Douglas A. McIntyre is the co-founder, chief executive officer and editor in chief of 24/7 Wall St. and 24/7 Tempo. He has held these jobs since 2006.

McIntyre has written thousands of articles for 24/7 Wall St. He is an expert on corporate finance, the automotive industry, media companies and international finance. He has edited articles on national demographics, sports, personal income and travel.

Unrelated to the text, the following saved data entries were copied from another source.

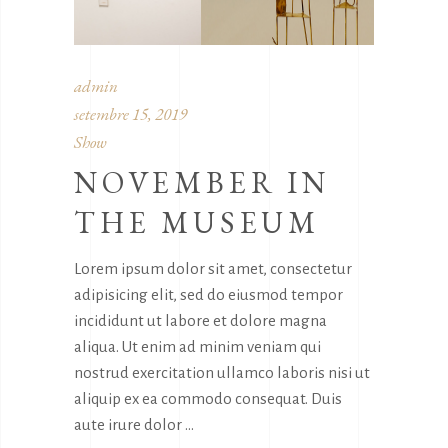
admin
setembre 15, 2019
Show
NOVEMBER IN
THE MUSEUM
Lorem ipsum dolor sit amet, consectetur
adipisicing elit, sed do eiusmod tempor
incididunt ut labore et dolore magna
aliqua. Ut enim ad minim veniam qui
nostrud exercitation ullamco laboris nisi ut
aliquip ex ea commodo consequat. Duis
aute irure dolor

His work has been quoted or mentioned in The New York Times, The Wall Street Journal, Los Angeles Times, The Washington Post, NBC News, Time, The New Yorker, HuffPost USA Today, Business Insider, Yahoo, AOL, MarketWatch, The Atlantic, Bloomberg, New York Post, Chicago Tribune, Forbes, The Guardian and many other major publications. McIntyre has been a guest on CNBC, the BBC and television and radio stations across the country.

A magna cum laude graduate of Harvard College, McIntyre also was president of The Harvard Advocate. Founded in 1866, the Advocate is the oldest college publication in the United States.

TheStreet.com, Comps.com and Edgar Online are some of the public companies for which McIntyre served on the board of directors. He was a Vicinity Corporation board member when the company was sold to Microsoft in 2002. He served on the audit committees of some of these companies.

McIntyre has been the CEO of FutureSource, a provider of trading terminals and news to commodities and futures traders. He was president of Switchboard, the online phone directory company. He served as chairman and CEO of On2 Technologies, the video compression company that provided video compression software for Adobe’s Flash. Google bought On2 in 2009.